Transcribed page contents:
◆ ◆ ◆ ◆ ◆ ◆ ◆

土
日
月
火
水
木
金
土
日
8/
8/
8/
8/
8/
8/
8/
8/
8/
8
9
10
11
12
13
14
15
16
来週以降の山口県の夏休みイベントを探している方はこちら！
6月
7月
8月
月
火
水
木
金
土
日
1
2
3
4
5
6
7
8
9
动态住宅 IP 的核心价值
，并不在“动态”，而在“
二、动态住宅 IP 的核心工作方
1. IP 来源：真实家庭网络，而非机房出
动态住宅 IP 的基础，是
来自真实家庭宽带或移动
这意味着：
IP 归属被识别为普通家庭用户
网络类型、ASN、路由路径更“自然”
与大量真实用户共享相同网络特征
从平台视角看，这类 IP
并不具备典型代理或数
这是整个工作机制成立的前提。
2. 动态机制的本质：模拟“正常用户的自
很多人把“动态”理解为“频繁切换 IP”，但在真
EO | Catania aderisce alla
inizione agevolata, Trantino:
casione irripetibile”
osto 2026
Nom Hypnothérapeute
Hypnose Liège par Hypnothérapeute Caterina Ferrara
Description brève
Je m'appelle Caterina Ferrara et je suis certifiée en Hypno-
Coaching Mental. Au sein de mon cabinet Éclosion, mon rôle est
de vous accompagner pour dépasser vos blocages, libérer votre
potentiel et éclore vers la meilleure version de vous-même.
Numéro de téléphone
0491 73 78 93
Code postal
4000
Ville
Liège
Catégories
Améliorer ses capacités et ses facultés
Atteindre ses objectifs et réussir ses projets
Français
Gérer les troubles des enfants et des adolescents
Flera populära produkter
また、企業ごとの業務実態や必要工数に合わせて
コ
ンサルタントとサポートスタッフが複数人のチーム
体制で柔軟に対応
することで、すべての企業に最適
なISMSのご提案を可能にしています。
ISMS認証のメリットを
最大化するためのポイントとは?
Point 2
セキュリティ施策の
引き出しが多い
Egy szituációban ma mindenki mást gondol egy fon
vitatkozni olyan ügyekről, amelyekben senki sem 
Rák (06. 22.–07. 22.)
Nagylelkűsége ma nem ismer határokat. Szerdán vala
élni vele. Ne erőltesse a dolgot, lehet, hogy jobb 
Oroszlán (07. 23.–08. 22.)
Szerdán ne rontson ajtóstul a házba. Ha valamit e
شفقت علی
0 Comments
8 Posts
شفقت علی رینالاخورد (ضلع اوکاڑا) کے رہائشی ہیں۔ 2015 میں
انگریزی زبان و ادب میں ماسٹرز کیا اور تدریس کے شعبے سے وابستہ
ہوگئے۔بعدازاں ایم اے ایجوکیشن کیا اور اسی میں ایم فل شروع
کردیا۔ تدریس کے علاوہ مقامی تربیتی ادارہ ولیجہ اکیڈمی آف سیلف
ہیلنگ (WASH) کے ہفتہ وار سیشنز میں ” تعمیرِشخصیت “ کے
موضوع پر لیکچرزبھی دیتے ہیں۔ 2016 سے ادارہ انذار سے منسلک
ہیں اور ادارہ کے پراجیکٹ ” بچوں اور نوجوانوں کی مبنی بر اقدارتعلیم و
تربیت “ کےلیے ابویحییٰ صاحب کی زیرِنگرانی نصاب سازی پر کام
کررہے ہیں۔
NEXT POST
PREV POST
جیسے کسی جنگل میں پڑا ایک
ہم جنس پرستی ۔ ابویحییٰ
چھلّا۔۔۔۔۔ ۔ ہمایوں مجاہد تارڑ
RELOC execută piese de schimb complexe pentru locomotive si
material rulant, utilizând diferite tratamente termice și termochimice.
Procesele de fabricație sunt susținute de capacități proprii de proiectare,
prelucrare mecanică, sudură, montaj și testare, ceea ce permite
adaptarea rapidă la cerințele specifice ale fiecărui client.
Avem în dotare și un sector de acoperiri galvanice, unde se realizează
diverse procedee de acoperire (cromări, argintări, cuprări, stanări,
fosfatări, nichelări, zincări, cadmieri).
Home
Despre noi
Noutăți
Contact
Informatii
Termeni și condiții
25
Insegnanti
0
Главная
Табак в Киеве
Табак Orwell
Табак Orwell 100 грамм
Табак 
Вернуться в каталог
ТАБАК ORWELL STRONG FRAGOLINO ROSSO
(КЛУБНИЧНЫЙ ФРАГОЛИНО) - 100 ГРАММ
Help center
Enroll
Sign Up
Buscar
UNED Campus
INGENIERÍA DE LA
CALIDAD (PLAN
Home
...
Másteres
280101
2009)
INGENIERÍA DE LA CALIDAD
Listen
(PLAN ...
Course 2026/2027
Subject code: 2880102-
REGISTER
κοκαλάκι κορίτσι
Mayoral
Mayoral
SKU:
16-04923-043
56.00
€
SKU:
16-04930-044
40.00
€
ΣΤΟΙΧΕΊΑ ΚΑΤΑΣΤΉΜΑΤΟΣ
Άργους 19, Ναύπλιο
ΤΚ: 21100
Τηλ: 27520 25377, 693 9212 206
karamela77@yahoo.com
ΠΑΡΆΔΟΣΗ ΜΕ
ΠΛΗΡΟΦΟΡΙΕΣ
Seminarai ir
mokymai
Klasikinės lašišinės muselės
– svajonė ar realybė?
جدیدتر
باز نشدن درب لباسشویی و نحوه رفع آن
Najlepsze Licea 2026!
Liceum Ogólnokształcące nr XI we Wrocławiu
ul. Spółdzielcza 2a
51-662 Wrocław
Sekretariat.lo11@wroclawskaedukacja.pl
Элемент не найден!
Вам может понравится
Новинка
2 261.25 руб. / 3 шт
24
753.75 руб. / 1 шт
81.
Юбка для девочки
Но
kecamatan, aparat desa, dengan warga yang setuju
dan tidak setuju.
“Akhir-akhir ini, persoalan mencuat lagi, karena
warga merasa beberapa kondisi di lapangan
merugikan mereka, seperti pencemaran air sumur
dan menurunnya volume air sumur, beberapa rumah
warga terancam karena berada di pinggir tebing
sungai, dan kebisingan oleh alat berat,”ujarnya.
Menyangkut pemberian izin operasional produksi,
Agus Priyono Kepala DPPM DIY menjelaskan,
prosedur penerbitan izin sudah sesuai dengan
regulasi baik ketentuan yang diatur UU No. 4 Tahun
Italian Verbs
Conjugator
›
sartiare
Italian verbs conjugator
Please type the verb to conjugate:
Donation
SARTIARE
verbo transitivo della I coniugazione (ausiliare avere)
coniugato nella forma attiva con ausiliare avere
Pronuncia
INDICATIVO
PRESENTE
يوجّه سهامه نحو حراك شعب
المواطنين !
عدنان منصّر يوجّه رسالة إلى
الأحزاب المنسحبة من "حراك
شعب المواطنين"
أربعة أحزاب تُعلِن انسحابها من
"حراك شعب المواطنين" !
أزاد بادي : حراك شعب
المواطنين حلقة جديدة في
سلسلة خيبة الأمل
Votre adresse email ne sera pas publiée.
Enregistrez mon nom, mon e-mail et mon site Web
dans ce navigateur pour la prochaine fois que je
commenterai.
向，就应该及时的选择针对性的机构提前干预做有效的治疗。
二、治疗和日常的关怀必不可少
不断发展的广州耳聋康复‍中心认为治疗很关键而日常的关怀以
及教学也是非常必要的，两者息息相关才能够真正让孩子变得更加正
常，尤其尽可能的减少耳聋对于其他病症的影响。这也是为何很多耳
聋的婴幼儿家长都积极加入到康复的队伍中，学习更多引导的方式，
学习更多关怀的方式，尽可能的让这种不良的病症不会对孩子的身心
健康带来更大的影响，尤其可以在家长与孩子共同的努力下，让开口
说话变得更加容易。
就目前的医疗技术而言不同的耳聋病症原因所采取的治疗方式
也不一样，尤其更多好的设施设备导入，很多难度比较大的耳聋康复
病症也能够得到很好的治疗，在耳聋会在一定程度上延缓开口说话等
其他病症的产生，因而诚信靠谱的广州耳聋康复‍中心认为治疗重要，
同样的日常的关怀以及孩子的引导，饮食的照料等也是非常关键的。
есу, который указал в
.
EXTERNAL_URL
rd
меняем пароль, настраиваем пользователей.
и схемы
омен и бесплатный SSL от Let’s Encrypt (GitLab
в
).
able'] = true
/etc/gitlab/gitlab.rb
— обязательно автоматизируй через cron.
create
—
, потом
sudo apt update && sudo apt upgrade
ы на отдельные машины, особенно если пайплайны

◆ ◆ ◆ ◆ ◆ ◆ ◆

## AIM OF THE EXERCISE
Retype the first line of the entries and every line after it, please, through the line that contains "de vous accompagner". Add nothing.

## REPLY
土
日
月
火
水
木
金
土
日
8/
8/
8/
8/
8/
8/
8/
8/
8/
8
9
10
11
12
13
14
15
16
来週以降の山口県の夏休みイベントを探している方はこちら！
6月
7月
8月
月
火
水
木
金
土
日
1
2
3
4
5
6
7
8
9
动态住宅 IP 的核心价值
，并不在“动态”，而在“
二、动态住宅 IP 的核心工作方
1. IP 来源：真实家庭网络，而非机房出
动态住宅 IP 的基础，是
来自真实家庭宽带或移动
这意味着：
IP 归属被识别为普通家庭用户
网络类型、ASN、路由路径更“自然”
与大量真实用户共享相同网络特征
从平台视角看，这类 IP
并不具备典型代理或数
这是整个工作机制成立的前提。
2. 动态机制的本质：模拟“正常用户的自
很多人把“动态”理解为“频繁切换 IP”，但在真
EO | Catania aderisce alla
inizione agevolata, Trantino:
casione irripetibile”
osto 2026
Nom Hypnothérapeute
Hypnose Liège par Hypnothérapeute Caterina Ferrara
Description brève
Je m'appelle Caterina Ferrara et je suis certifiée en Hypno-
Coaching Mental. Au sein de mon cabinet Éclosion, mon rôle est
de vous accompagner pour dépasser vos blocages, libérer votre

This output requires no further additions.